Er trat der Partei 1946 bei. Im selben Jahr war er Delegierter beim Ersten Kongress der Kurdischen Demokratischen Partei in Bagdad. Von 1946 bis 1949 leitete er das Bagdader Regionalkomitee der Partei. 1951 fand der Zweite Kongress der Kurdischen Demokratischen Partei in seinem Haus in Bagdad statt, und er war erneut Delegierter. Von 1951 bis 1952 leitete er die Druckerei der Partei, die in Kirkuk im Geheimen aktiv war und deren Druckerei sich in seinem Haus befand. 1953 übernahm er den Vorsitz des Regionalkomitees Kifri in Verbindung mit dem Dritten Zweigkomitee der Kurdischen Demokratischen Partei – Irak. Ebenfalls 1953 wurde er von den Kongressdelegierten zum Mitglied des Zentralkomitees der Kurdischen Demokratischen Partei – Irak (Dritter Kongress) gewählt.

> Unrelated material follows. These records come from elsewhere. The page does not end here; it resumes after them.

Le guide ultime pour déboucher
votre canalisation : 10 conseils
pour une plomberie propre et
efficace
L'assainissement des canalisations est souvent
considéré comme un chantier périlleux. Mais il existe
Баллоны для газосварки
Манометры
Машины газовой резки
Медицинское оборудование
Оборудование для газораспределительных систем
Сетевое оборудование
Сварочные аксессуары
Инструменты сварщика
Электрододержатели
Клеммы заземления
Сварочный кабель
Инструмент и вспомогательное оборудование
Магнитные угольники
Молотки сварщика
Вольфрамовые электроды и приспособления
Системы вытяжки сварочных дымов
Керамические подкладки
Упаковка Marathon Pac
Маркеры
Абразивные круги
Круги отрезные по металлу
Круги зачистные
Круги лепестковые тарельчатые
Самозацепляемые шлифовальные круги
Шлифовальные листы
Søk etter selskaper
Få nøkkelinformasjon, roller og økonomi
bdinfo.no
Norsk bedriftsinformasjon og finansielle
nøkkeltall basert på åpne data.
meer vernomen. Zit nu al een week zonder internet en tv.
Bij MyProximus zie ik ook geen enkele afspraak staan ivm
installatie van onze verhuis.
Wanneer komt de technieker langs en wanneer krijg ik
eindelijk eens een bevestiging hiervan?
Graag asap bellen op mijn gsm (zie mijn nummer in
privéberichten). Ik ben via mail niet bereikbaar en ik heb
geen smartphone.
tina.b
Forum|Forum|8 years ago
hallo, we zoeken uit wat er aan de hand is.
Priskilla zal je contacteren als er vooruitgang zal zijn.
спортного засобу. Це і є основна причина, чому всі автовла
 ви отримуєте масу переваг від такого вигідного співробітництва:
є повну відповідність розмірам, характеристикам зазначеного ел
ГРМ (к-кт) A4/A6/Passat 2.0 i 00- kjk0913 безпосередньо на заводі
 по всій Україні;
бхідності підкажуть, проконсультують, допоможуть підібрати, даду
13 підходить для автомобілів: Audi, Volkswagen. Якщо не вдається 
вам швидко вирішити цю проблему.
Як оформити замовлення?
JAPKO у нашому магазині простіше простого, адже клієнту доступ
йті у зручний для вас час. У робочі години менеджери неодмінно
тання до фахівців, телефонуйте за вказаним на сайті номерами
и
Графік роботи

1953 beaufsichtigte er die Organisationen der Demokratischen Partei Kurdistans (KDP) im Irak in Kifri, Khanaqin, Khurmatu, Celawla und Kalar an der Grenze der Provinzen Kirkuk und Diyala. 1959 war er Delegierter des Vierten Kongresses der KDP in Bagdad. 1960 wurde er in Kifri zum Mitglied des Fünften Kongresses der KDP gewählt. Am Samstag, dem 8. Februar 1960, wählten ihn die Kongressdelegierten zum Mitglied des Zentralkomitees der KDP (Fünfter Kongress). Im selben Jahr leitete er das Regionalkomitee der KDP in Kifri. Anfang 1960 wurde er von Kifri nach Schatre in der Provinz Nasiriyah im Südirak versetzt. 1961, zu Beginn der Septemberrevolution, wurde er zum Vorsitzenden des Ersten Zweigkomitees der Demokratischen Partei Kurdistans im achten Arbeitsjahr ernannt. Im selben Jahr war er in der Stadt Erbil an der geheimen und verdeckten Arbeit der Parteiorganisation beteiligt.

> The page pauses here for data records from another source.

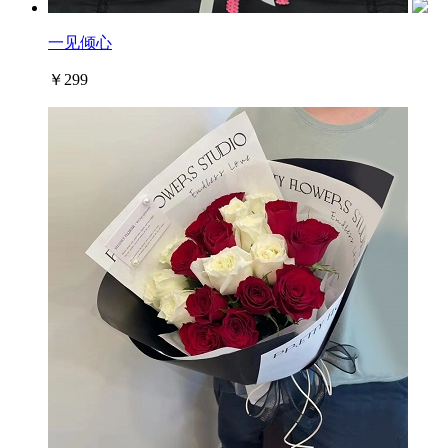
一见倾心
￥299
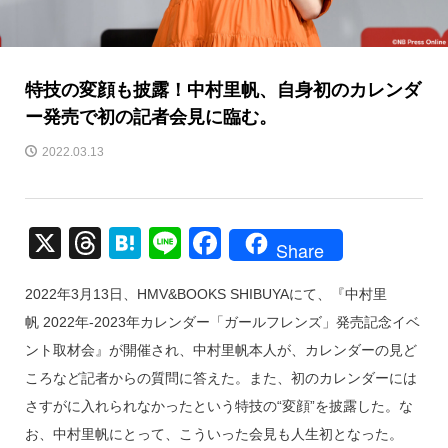
特技の変顔も披露！中村里帆、自身初のカレンダ
ー発売で初の記者会見に臨む。
2022.03.13
X
T
H
Li
F
Share
hr
at
n
a
2022年3月13日、HMV&BOOKS SHIBUYAにて、『中村里
e
e
e
c
帆 2022年-2023年カレンダー「ガールフレンズ」発売記念イベ
a
n
e
ント取材会』が開催され、中村里帆本人が、カレンダーの見ど
d
a
b
ころなど記者からの質問に答えた。また、初のカレンダーには
s
o
さすがに入れられなかったという特技の“変顔”を披露した。な
o
お、中村里帆にとって、こういった会見も人生初となった。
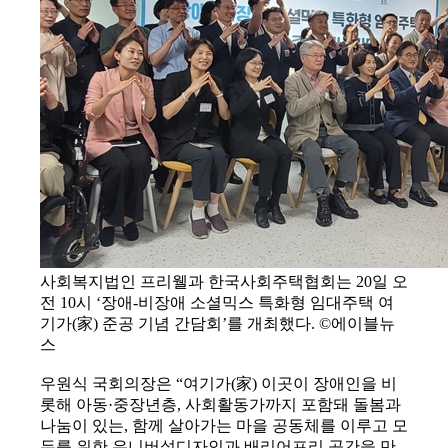
사회복지법인 프리웰과 한국사회주택협회는 20일 오
전 10시 ‘장애-비장애 소셜믹스 특화형 임대주택 여
기가(家) 준공 기념 간담회’를 개최했다. ©에이블뉴
스
우원식 국회의장은 “여기가(家) 이곳이 장애인을 비
롯해 아동·중장년층, 사회활동가까지 포함돼 돌봄과
나눔이 있는, 함께 살아가는 마을 공동체를 이루고 모
두를 위한 유니버설디자인과 배리어프리 공간을 만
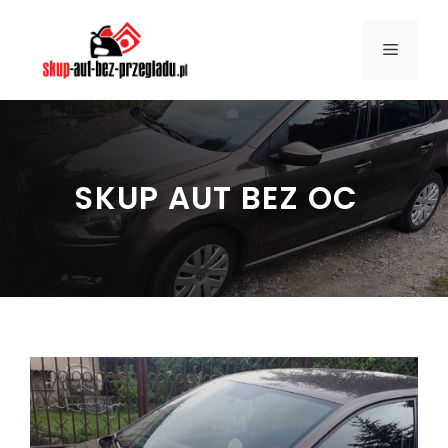
Przejdź
do
MENU
treści
SKUP AUT BEZ OC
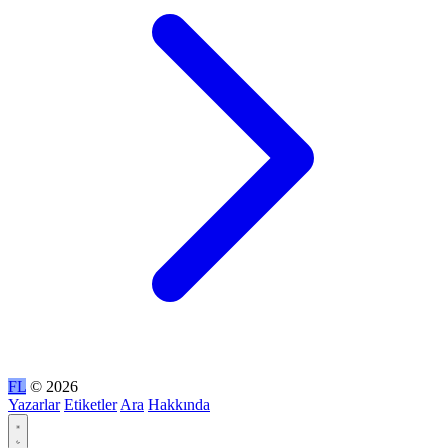
FL
© 2026
Yazarlar
Etiketler
Ara
Hakkında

1961 wurde er in die Stadt Schatre in der Provinz Nasiriyah im Südirak versetzt, verweigerte jedoch die Ausführung des Befehls und wurde von der Polizei verhaftet. Er wurde in der Stadt Kifri inhaftiert und floh mit Hilfe von Organisationen der Demokratischen Partei Kurdistans (DKP) in die befreiten Gebiete. Im selben Jahr schloss er sich den Peschmerga-Streitkräften an. Er nahm an der großen Versammlung von Avdalan teil und stimmte für Verteidigung und Revolution. 1963 wurde er Vorsitzender des Vierten Zweigkomitees der DKP. Am 14. Februar 1964 nahm er als Vertreter der DKP am Vierten Kongress der Kurdischen Studentenunion teil und leitete ihn. Er kämpfte unter dem Decknamen Mardan. 1964 trat er erneut den Peschmerga-Streitkräften bei. 1964 wurde er auf Beschlüssen der Generalversammlung von Mawet und mit Zustimmung des sechsten Parteitags aus der Demokratischen Partei Kurdistans ausgeschlossen. Im selben Jahr wurde er von Peschmerga-Kräften im Dorf Kanî Masî in der Provinz Sulaimaniyya festgenommen. Ihm wurde vorgeworfen, den politischen Flügel der Partei unterstützt und dem verstorbenen Azîz Abdullah Ebdulqadir (1919–1999), bekannt als Doktor Seyîd Azîz Şemzînî, bei der Überbringung von Briefen an Gegner der Septemberrevolution geholfen zu haben. Später wurde er wieder freigelassen.
Er verstarb 1966 in Erbil unter mysteriösen Umständen.